A dog might be a man’s best friend, but multi-asset funds could be an investor’s most reliable pal.
That is because, as Invesco’s David Aujla says, multi-asset funds have produced good returns overall in recent years.
The fund manager for summit growth and summit responsible multi-asset ranges says: “Multi-asset funds have generally performed well and delivered good returns for clients. Both ‘traditional’ components of a typical multi-asset portfolio – equities and fixed income – delivered positive returns over the last 10 years.
“Equities have performed particularly well, and it has therefore been those multi-asset funds with a higher risk profile that have tended to deliver the greatest returns, as one would expect over longer periods.
"For context, the MSCI ACWI index has delivered annualised returns of 12 per cent in the 10 years to 31 August 2024 (in GBP terms).
“Fixed income assets, particularly those with longer-duration profiles, struggled in 2022 as interest rates rose in the fight to combat inflation.
"That meant that many, more defensive, multi-asset funds lagged their more aggressive counterparts.
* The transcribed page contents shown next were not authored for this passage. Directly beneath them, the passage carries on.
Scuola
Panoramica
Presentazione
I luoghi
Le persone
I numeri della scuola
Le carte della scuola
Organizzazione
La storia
This relative underperformance was exacerbated by some more aggressive multi-asset funds benefiting from a weakening in sterling relative to the US dollar via unhedged US equity exposure.”
He adds that multi-asset funds have retained their popularity, and this has grown recently due to a combination of regulation, an increased desire by financial advisers to spend more time focusing on clients and less on managing investments, and recent reductions in the capital gains tax allowances in the UK.
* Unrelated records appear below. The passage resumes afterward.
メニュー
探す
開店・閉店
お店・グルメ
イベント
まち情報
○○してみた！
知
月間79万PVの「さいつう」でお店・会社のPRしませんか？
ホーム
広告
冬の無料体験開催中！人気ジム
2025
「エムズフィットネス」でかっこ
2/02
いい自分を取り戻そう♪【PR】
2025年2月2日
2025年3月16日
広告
Aujla adds: “In terms of what investors want from multi-asset funds, I think well-diversified, intelligently constructed portfolios are a must. Only then do portfolios have the potential to navigate changing and often volatile market conditions.
"Alongside that I think investors are focused on cost, and while that doesn’t necessarily mean the cheapest multi-asset funds, it does mean that they want value for money.
"There are ways for multi-asset funds to deliver this at an affordable cost. For example, using active underlying funds in those asset classes or markets where the potential to achieve outperformance is higher, and perhaps using passive underlying funds in more efficient markets.”
However, David Jane, fund manager at Premier Miton’s macro thematic multi-asset funds, says there has been a huge variability in the performance of mixed-asset funds, but in aggregate they have performed well.
He says: “One of the recent defining moments has been how funds negotiated the regime change post-lockdown, when both bonds and equities fell in lockstep as the world moved from a low-inflation regime to a more normal one.
"Within the multi-asset space, index funds have taken a disproportionate amount of the flow. In our view, index funds are pushing the asset allocation decision onto the adviser.
"In general, most buyers want an active, risk-managed portfolio to meet certain clients’ accumulation or decumulation needs.”